Please restate the data that follows, leaving every word in place.

[Collected data]
************
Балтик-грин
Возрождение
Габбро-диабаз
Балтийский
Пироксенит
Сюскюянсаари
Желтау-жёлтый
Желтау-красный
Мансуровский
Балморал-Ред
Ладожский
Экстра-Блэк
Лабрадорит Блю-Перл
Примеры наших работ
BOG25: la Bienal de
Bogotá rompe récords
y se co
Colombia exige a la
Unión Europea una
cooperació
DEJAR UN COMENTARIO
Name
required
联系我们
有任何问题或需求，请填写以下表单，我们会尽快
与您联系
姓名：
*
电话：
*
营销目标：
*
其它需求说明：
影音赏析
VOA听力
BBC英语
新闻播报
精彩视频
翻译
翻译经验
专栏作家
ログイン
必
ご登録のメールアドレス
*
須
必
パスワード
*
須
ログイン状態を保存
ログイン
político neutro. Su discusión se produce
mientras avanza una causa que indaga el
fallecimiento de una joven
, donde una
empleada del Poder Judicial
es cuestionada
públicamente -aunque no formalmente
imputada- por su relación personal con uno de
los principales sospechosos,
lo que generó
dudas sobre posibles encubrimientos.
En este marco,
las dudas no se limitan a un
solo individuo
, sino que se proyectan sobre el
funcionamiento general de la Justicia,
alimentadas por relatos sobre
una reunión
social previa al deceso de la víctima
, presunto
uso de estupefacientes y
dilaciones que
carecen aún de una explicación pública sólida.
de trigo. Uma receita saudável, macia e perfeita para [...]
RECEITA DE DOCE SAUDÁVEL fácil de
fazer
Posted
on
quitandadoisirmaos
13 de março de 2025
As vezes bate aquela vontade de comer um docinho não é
************
• [Solved problem]:
Балтик-грин
Возрождение
Габбро-диабаз
Балтийский
Пироксенит
Сюскюянсаари
Желтау-жёлтый
Желтау-красный
Мансуровский
Балморал-Ред
Ладожский
Экстра-Блэк
Лабрадорит Блю-Перл
Примеры наших работ
BOG25: la Bienal de
Bogotá rompe récords
y se co
Colombia exige a la
Unión Europea una
cooperació
DEJAR UN COMENTARIO
Name
required
联系我们
有任何问题或需求，请填写以下表单，我们会尽快
与您联系
姓名：
*
电话：
*
营销目标：
*
其它需求说明：
影音赏析
VOA听力
BBC英语
新闻播报
精彩视频
翻译
翻译经验
专栏作家
ログイン
必
ご登録のメールアドレス
*
須
必
パスワード
*
須
ログイン状態を保存
ログイン
político neutro. Su discusión se produce
mientras avanza una causa que indaga el
fallecimiento de una joven
, donde una
empleada del Poder Judicial
es cuestionada
públicamente -aunque no formalmente
imputada- por su relación personal con uno de
los principales sospechosos,
lo que generó
dudas sobre posibles encubrimientos.
En este marco,
las dudas no se limitan a un
solo individuo
, sino que se proyectan sobre el
funcionamiento general de la Justicia,
alimentadas por relatos sobre
una reunión
social previa al deceso de la víctima
, presunto
uso de estupefacientes y
dilaciones que
carecen aún de una explicación pública sólida.
de trigo. Uma receita saudável, macia e perfeita para [...]
RECEITA DE DOCE SAUDÁVEL fácil de
fazer
Posted
on
quitandadoisirmaos
13 de março de 2025
As vezes bate aquela vontade de comer um docinho não é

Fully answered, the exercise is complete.